Rawlins #4
“My sympathetic nervous system isn’t affected,” she said. Ellsbeth’s eyes sought his, but he wouldn’t quite meet her gaze, fighting to maintain some semblance of control, fearing what he would do otherwise.
“The other muscle groups? Still functioning correctly?” Rawlins asked.
In answer, Ellsbeth raised her arms, still bound at the wrist, and put them behind his head, her forearms resting on his shoulders, her fingertips grazing the back of his neck, as if they were slow dancing.
Rawlins struggled to breathe normally, but it suddenly felt like an effort to drag air raggedly through his throat. And he was so close he could feel the warmth from her lungs, grazing his chin, intermingling with his own breath in the charged space between them.

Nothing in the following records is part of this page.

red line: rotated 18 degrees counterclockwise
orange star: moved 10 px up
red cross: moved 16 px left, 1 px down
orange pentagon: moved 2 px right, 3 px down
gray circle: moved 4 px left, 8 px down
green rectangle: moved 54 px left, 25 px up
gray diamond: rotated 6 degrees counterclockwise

“You blushed,” Rawlins said, and his finger brushed her cheek, where the skin was turning red, blood blossoming just below the surface. “Just like you are now.” He felt the warmth of her flesh, and his finger trailed down, to her jawline, to her throat.
“Pesky sympathetic nervous system,” she said.

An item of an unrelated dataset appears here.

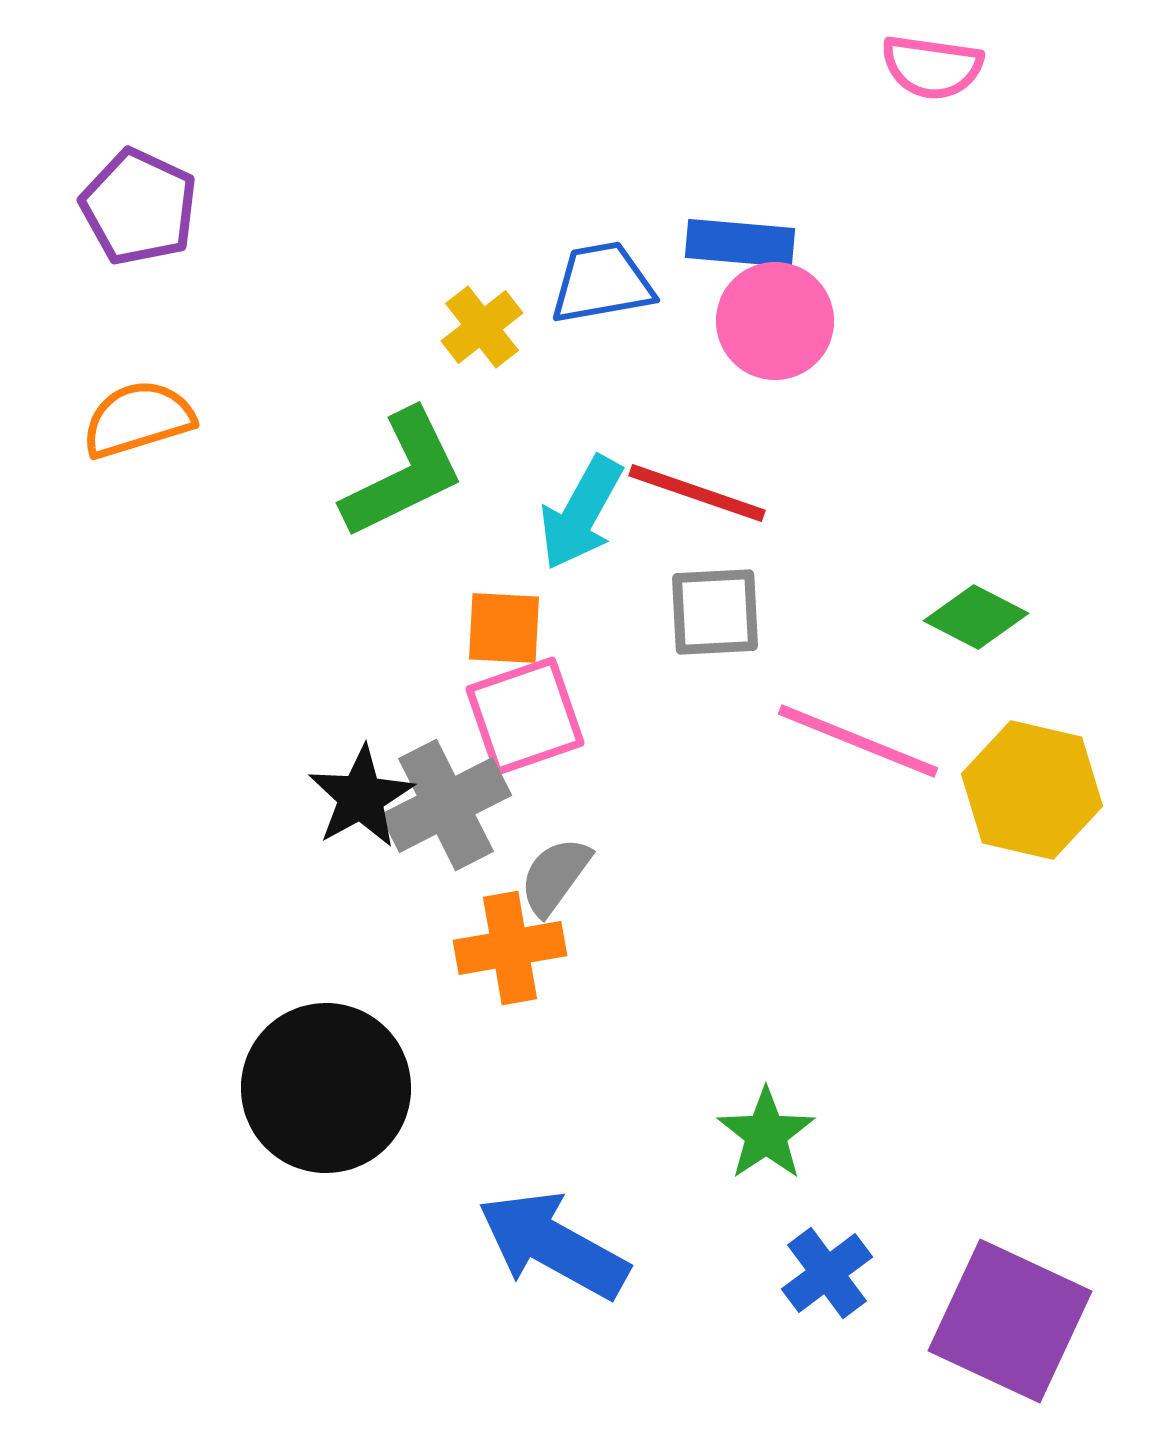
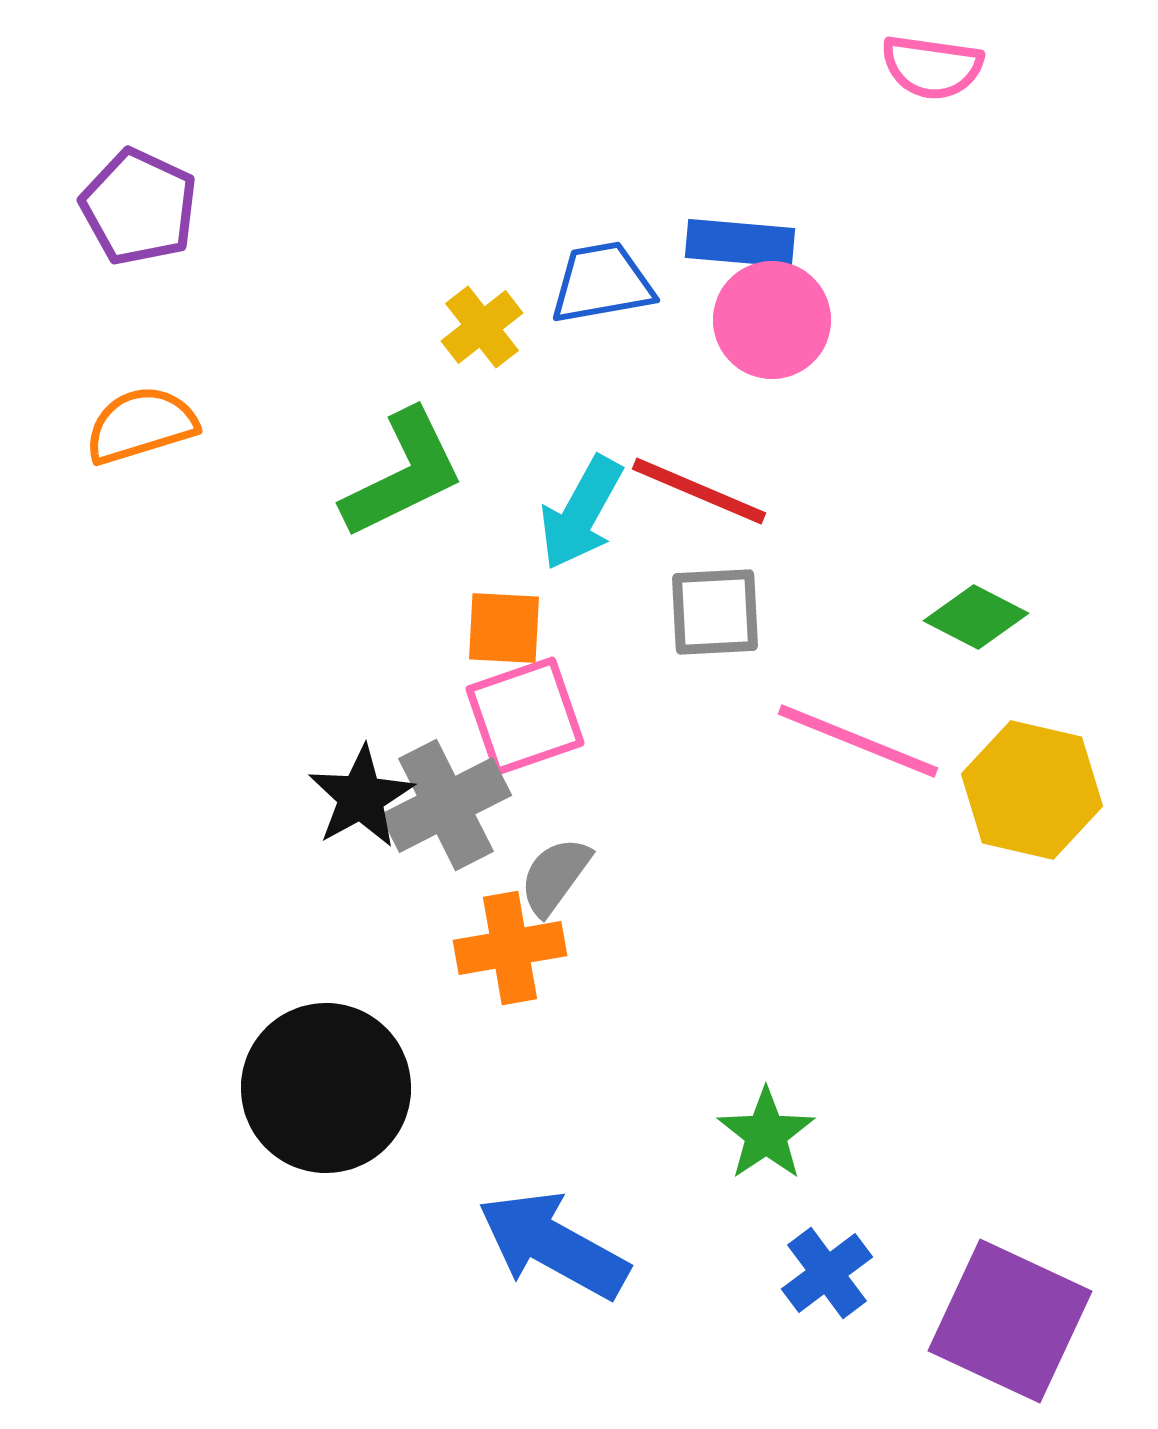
pink circle: moved 3 px left, 1 px up
orange semicircle: moved 3 px right, 6 px down
red line: moved 2 px right, 2 px up; rotated 4 degrees clockwise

He had no more academic points to prove.
No more reasons to be standing so close to her, with her bound wrists around his neck pulling him even closer.

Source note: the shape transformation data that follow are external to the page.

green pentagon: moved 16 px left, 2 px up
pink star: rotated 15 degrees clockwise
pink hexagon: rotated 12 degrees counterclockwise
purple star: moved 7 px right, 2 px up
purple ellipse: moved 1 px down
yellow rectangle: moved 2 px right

He was suspended in this limbo, on an impossible precipice.
Physically unable to retreat to safety, but not willing to leap forward.
He wanted to grab her and pull her into him, press her body into his.
But he fought the urge, because he didn’t know where it would stop.
His hands found her waist, and Ellsbeth shivered under his touch as his thumbs tightened into the contours of her rib cage through the soft fabric of her blouse. Simultaneously holding her and holding her back, in sync with the warring impulses inside him.
Ellsbeth leaned forward, bridging the distance between them, her lips moving toward his.
He was so acutely inclined toward her, it was almost like he could already feel the sensation.
But his chest tightened as the guilt that he had been trying to keep down roared to the surface. She may not be helpless, he thought, she may want this as badly as he did, but she was his student. She was his responsibility, and the prospect of violating that trust was repulsive to him.
So his hand came up between them, and he put his thumb to her lower lip, stopping her. She froze, embarrassed and exposed in the middle of the act. He searched for the right words—to explain, to apologize, to soften this—but couldn’t find them.
Instead, he pressed the pad of his thumb into the tenderness of her mouth, barely grazing her bottom teeth. He could feel her soft breath on his thumb.
His resistance began to collapse into itself, and he could feel his body begin to relax, ready to let go of the self-control he had been fighting to maintain.
But at that moment, the energy in the room shifted. The glow of the metals dimmed, and the hum of the ritual went silent. A tremble convulsed her body; her shoulders shook and her arms relaxed, her wrists separating as the effect of the ritual ended.
The spell was broken. Two minutes was up.
Even though it was darker than ever, it was as if the lights had been thrown on at the end of a high school dance, the music cut, and without thinking they both took a step back, separating, suddenly self-conscious.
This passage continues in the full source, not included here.